What is the meaning of translation? When you see worldwide thrillers spreading their gory fonts and blazed, burnt (and shiny!) hardcovers all over bookstore tables, elbowing out even Irving novels (!), with always, for some unknown reason, “Available in over 50 Languages!” What does this all mean?

Translation to Derrida meant, well, noone really knows. But it certainly can’t get closer to a literary text’s meaning, we can perhaps safely say it increases the always-already distance to a text from meaning. But today, translation is an afterthought, but an important one.
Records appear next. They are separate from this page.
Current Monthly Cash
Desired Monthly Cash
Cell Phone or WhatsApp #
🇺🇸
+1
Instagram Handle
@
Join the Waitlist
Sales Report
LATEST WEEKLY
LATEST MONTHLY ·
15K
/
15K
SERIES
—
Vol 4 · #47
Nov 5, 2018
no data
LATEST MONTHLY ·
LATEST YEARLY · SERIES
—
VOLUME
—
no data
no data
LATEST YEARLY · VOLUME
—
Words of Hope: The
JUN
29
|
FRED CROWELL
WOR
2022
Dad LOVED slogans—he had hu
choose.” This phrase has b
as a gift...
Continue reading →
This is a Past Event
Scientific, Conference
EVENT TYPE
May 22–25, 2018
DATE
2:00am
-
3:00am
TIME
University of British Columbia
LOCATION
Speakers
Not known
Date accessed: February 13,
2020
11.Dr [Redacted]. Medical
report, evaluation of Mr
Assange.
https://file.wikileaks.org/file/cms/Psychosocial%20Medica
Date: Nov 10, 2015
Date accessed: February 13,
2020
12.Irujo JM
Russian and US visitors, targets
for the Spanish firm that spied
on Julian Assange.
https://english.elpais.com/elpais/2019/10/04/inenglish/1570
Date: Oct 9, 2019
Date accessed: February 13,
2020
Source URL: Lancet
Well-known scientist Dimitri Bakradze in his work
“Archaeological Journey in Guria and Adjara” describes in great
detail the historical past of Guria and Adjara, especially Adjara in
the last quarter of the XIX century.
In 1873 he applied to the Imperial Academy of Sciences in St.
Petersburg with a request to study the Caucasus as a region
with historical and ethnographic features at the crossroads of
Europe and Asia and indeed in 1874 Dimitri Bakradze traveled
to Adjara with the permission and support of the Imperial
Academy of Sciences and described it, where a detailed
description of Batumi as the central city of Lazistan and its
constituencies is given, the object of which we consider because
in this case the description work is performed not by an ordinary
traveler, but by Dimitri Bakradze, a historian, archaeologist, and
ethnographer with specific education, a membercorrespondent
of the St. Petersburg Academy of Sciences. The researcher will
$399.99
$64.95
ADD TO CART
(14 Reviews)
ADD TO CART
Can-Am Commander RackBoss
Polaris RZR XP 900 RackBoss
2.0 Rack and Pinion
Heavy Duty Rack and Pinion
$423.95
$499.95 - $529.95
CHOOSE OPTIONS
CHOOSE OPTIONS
It’s not like people buy Thunder Dance in 4.0 Russia in French and English to compare meanings. It’s purely a marketing ploy, a status symbol of book money, a feat in a “dying” industry (Also, I’d probably buy Thunder Dance in 4.0 Russia but I also made up that title). So, would Derrida be horrified at what translation now means? Are texts further and further away from their meaning?

Are we, everytime we walk into another (metaphorical interrogation) room in another novel that is international-thriller-banking-conspiracy-post-soviet-spy-esque, not to mention (walking into another raw food sushi restaurant room) chic-lit-fashion-smashion-20/30-something-dating-dirge, walking further away from our meaning? Or am I just being an unfounded elitist. Safe to say, I was never cool enough in middle school when everyone else was reading Gossip Girl.